**TASK OBJECTIVE:**
Leave out the pictures and copy everything else in the records exactly.

··· TASK INPUTS

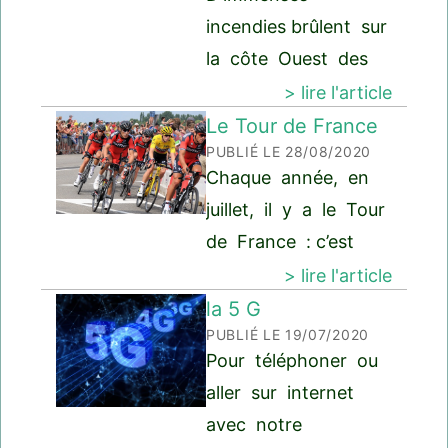
personnes et
incendies brûlent sur
blessé 11 autres
la côte Ouest des
personnes. Les
Etats-Unis, en
> lire l'article
terroristes sont les
Californie. Cela arrive
Le Tour de France
PUBLIÉ LE 28/08/2020
chaque année, mais
Chaque année, en
en 2020, c'est
juillet, il y a le Tour
encore plus
de France : c’est
catastrophique.
une grande course
> lire l'article
cycliste par étapes,
la 5 G
PUBLIÉ LE 19/07/2020
elle existe depuis
Pour téléphoner ou
plus de 100 ans.
aller sur internet
Chaque jour les
avec notre
cyclistes s’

······

**THE COMPLETED TASK:**
personnes et
incendies brûlent sur
blessé 11 autres
la côte Ouest des
personnes. Les
Etats-Unis, en
> lire l'article
terroristes sont les
Californie. Cela arrive
Le Tour de France
PUBLIÉ LE 28/08/2020
chaque année, mais
Chaque année, en
en 2020, c'est
juillet, il y a le Tour
encore plus
de France : c’est
catastrophique.
une grande course
> lire l'article
cycliste par étapes,
la 5 G
PUBLIÉ LE 19/07/2020
elle existe depuis
Pour téléphoner ou
plus de 100 ans.
aller sur internet
Chaque jour les
avec notre
cyclistes s’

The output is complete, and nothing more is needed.